Clear your mind, the rest will follow.

| musings |

This year’s Rosh Hashana was great- I was with family who I love and miss, caught up with cousins I definitely don’t see enough, and spent as much time as humanly possible with the cutest 16-month old on the planet. I also went to synagogue and took long walks up and down hills. My cousins go to a big, conservative shul, but it felt pretty progressive to me. There were handouts that said “prayer is prayer is prayer” with instructions on how to find meaning during services when the siddur isn’t doing it for you, and on Sunday morning there was a meditation session led by a congregant.
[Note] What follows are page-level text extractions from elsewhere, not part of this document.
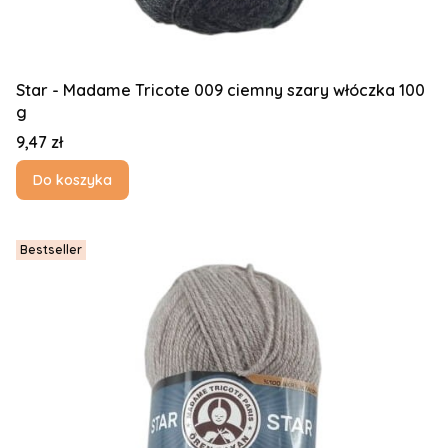
Star - Madame Tricote 009 ciemny szary włóczka 100
g
Cena
9,47 zł
Do koszyka
Bestseller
Of course, I went to the meditation class. I thought I would just go alone and catch up to my cousins later at “regular” services, but my Aunt and Uncle told me that they wanted to come, too. So, the three of us went, sat in a circle of about 15 people, and meditated. Afterwards, my Aunt said “Ali, can I ask you something? Is the point to clear your mind? Because if that’s the goal, I definitely can’t do it.”

This question comes up a lot (so much so, that it’s in our FAQs), and it’s a great question. My answer is that unless you’re dead, you’re not going to be able to empty your mind. Sorry, it’s part of being human. We have thoughts. We also have this amazing potential to train our minds and hearts to not get so caught up in the mundane, to not let our anxiety and regret pull us into narratives that are unhelpful and distressing. Meditation is the best way I’ve found to still my mind, to calm down, find peace, and not feel like I’m falling apart.

Not to be a broken record, but here’s how you do it: don’t worry about stopping thinking. It’s impossible. Pick a focus- I like the breath. It’s always there (again, if you’re alive), it’s reliable, consistent, and endlessly interesting (really, it is, just spend some time noticing the moment that your inhale transforms into an exhale- go ahead, try it). If you don’t feel like concentrating on the sensation of breathing, pick anything- listening, smelling, images, prayers, love, a lover, even thinking itself. Just pick something and use that as your homebase. Close your eyes or soften your gaze and start paying attention. When you realize that you’re not concentrating on whatever you’ve chosen and you’re off in a daydream or a memory or worrying about something you said earlier today or what you’re going to wear tomorrow, gently bring yourself back to your point of focus.

That returning, reminding and going back, that’s where your practice starts. Every time you usher your mind back to what you’ve chosen to meditate on, you’re strengthening your mindfulness. The more you practice this, the easier it gets. And, not only does the practice itself get easier, but you’ll probably find that you have a greater awareness of your own thoughts, maybe a softer ease with your self, a gentleness that sometimes even spills over and allows you to be kinder to other people without even trying. At least, this is what I’ve noticed in my own practice and in my own life.

I read somewhere that meditation practice is a lot like training a puppy. The difference I think, is that it’s so easy to love a puppy- cute, innocent, loving- and it seems like it would be difficult to find a person who would describe themselves and their interior monologue this way. So, sure the discipline, the gentle but firm instruction, but maybe we have to take an extra leap and recognize that even in the places that we dislike the most in ourselves, there exists an innocence and a realization that it’s hard to be a person, and we’ve done the best we could do given our individual circumstances, and that the handout at my cousins’ synagogue is true. “Prayer is prayer is prayer,” and we are all trying to figure what makes us feel connected and strong and alleviate our fear and pain. Contemplation, meditation, breathing, being, finding what works for us and sitting with it. It’s also about trying something else if that doesn’t work and shifting our focus to see what makes us feel like we don’t have to empty our minds. And sometimes, nothing works, but if you have a solid practice, you can sit with that, too.